A unified model for obtaining stress-strain relationship under spherical indenter loading and test application

• Published in: Applied mathematics and mechanics Vol. 46; no. 8; pp. 1591 - 1608
• Main Authors: Wang, Haomin, Cai, Lixun, Xiao, Huairong
• Format: Journal Article
• Language: English
• Published: Berlin/Heidelberg Springer Berlin Heidelberg 01.08.2025; Springer Nature B.V
• Edition: English ed.
• Subjects: Applications of Mathematics; Classical Mechanics; Constitutive relationships; Equivalence principle; Fluid- and Aerodynamics; Goodness of fit; Hardness tests; Indenters; Mathematical Modeling and Industrial Mathematics; Mathematics; Mathematics and Statistics; Partial Differential Equations; Stress-strain curves; Stress-strain relationships; Tensile strength; Tensile tests; test method; steel material; O346; TG115.5; spherical indentation; Hollomon law; 74-05; energy density equivalence
• ISSN: 0253-4827; 1573-2754
• DOI: 10.1007/s10483-025-3283-6

A dimensionless load-displacement model based on the energy-density equivalence principle is proposed to obtain the stress-strain relationships of metallic materials under monotonic indentations with various diameters of spherical indenters.

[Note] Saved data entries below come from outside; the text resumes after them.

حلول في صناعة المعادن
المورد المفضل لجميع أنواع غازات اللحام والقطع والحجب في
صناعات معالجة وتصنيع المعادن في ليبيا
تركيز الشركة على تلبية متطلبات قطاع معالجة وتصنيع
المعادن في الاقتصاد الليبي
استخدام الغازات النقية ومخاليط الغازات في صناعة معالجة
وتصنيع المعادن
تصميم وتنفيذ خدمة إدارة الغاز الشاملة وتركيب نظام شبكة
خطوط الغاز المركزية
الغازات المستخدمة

Finite element simulations are carried out to verify the constitutive relations from the new model, involving indentations made with various spherical indenters. For each indenter, some quasi-static spherical indentation tests are conducted on the materials with 40 preset constitutive relationships. The results indicate that the stress-strain curves predicted by the model align with the preset curves under 200 loading conditions. Moreover, the goodness-of-fit between the predicted stress-strain curves and the preset curves exceeds 0.96 for all indenters and materials. In the end, the indentation tests are conducted by the spherical indenters with the diameters of 1.587 mm for fifteen metallic materials and 1 mm for eight metallic materials. The results show that the stress-strain curves obtained by the spherical indentation based on the new model closely match those obtained from the uniaxial tensile tests. The relative errors for both the proof strength at 0.2% plastic extension and the tensile strength are below 5%.